我下樓到停車場,只有一個保安,其餘的人都在熟睡。我找他開啟車場的燈,他沒同意,說是怕驚醒了熟睡的客人。但他還是借給我一個應急燈,我把備胎換下來,那個保安也來幫忙,我和他小聲搭上了話。
“兄弟,聽你口音是南方人?”
“對”我正專心清理後備箱,他幫我拿出那個補好了的胎。
“其實我也是內地人,逃難過來的。”他說這話時,我回頭看了看他,五十多歲一臉滄桑的保安,怯生生地對我說話。
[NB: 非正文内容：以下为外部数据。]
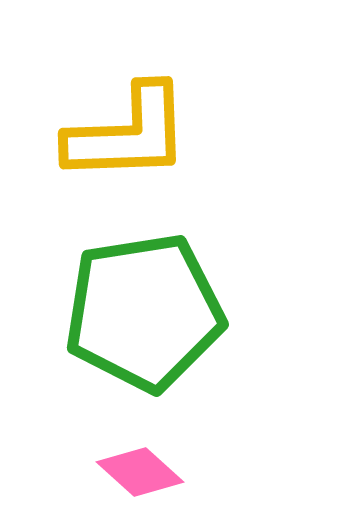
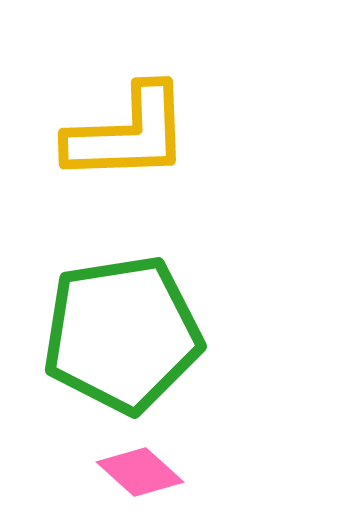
green pentagon: moved 22 px left, 22 px down
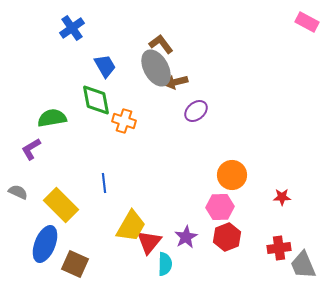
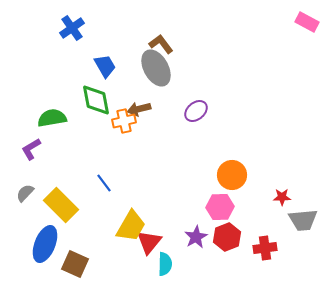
brown arrow: moved 37 px left, 27 px down
orange cross: rotated 30 degrees counterclockwise
blue line: rotated 30 degrees counterclockwise
gray semicircle: moved 7 px right, 1 px down; rotated 72 degrees counterclockwise
purple star: moved 10 px right
red cross: moved 14 px left
gray trapezoid: moved 45 px up; rotated 72 degrees counterclockwise
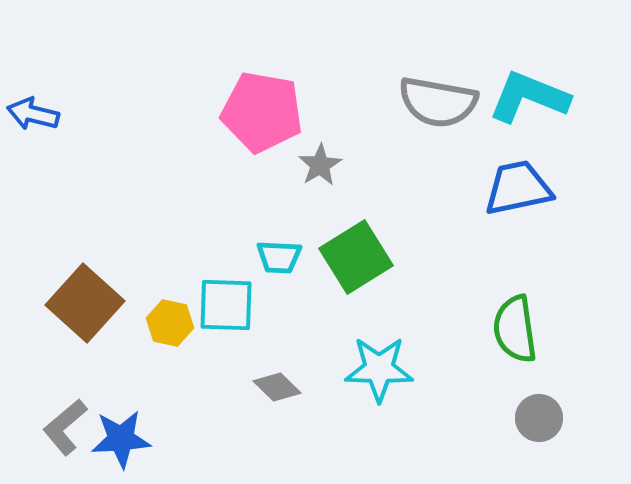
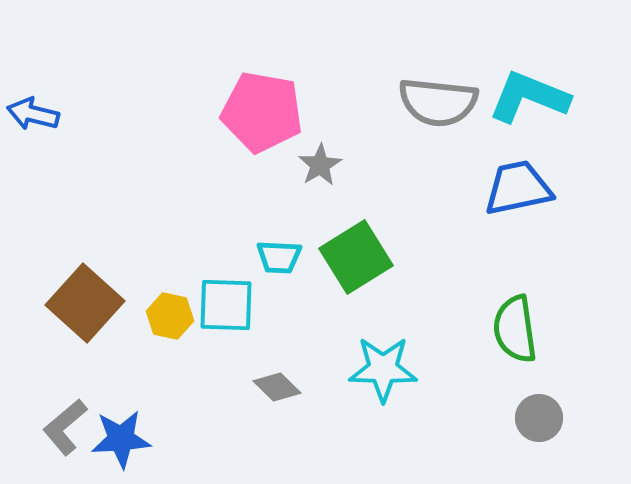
gray semicircle: rotated 4 degrees counterclockwise
yellow hexagon: moved 7 px up
cyan star: moved 4 px right
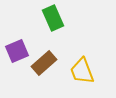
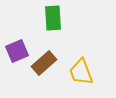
green rectangle: rotated 20 degrees clockwise
yellow trapezoid: moved 1 px left, 1 px down
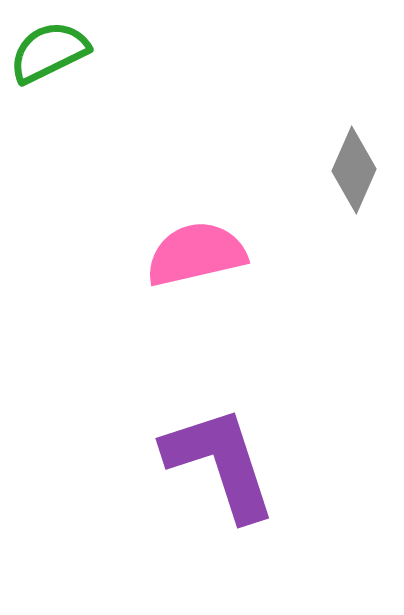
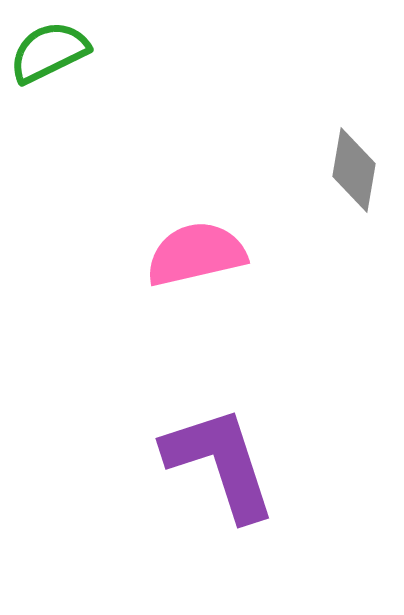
gray diamond: rotated 14 degrees counterclockwise
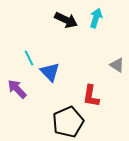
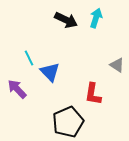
red L-shape: moved 2 px right, 2 px up
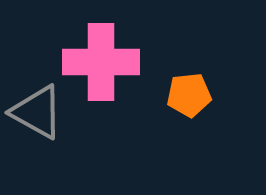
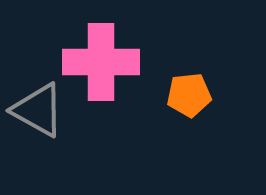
gray triangle: moved 1 px right, 2 px up
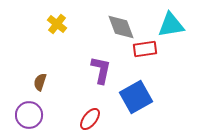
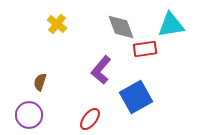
purple L-shape: rotated 152 degrees counterclockwise
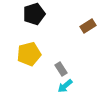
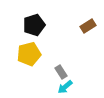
black pentagon: moved 11 px down
gray rectangle: moved 3 px down
cyan arrow: moved 1 px down
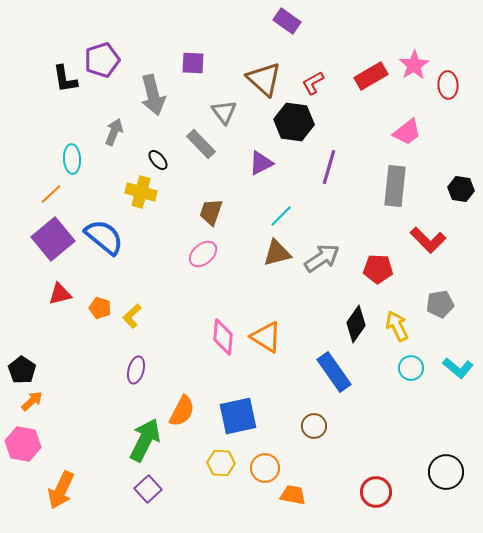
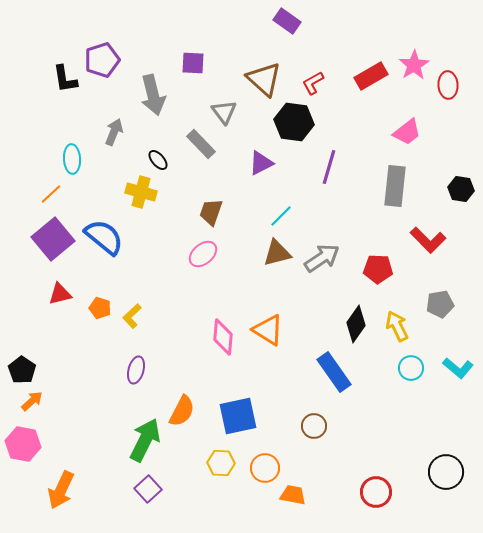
orange triangle at (266, 337): moved 2 px right, 7 px up
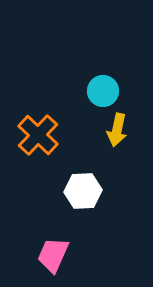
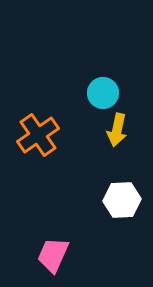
cyan circle: moved 2 px down
orange cross: rotated 12 degrees clockwise
white hexagon: moved 39 px right, 9 px down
我趕快開啟副駕駛的門,拿出妍子放在那裡的一包煙,遞給他,他不好意思地搓搓手,我再遞,他接了。
“啥時候過來的?”我問到。
“從小,七歲多,我是四川人,父親死了,我娘帶我到新疆投奔舅舅,就過來了。”他點上一支菸,差點嗆了一口,但忍住了。我正在下備胎,他蹲在我身邊,把螺絲一顆顆地從我手上接過去,歸置在一起:“當時,舅舅在新疆的農墾兵團,王震的隊伍,農二師,庫爾勒。”
螺絲下完了,我在取輪胎時有點費勁,他示意我讓開,向輪胎踹了兩腳,然後輕鬆地取下來了,看樣子,他是老手。“就是產香梨那個庫爾勒,聽說過吧?”他繼續問到。
“經常吃,北京也有賣的,不錯。”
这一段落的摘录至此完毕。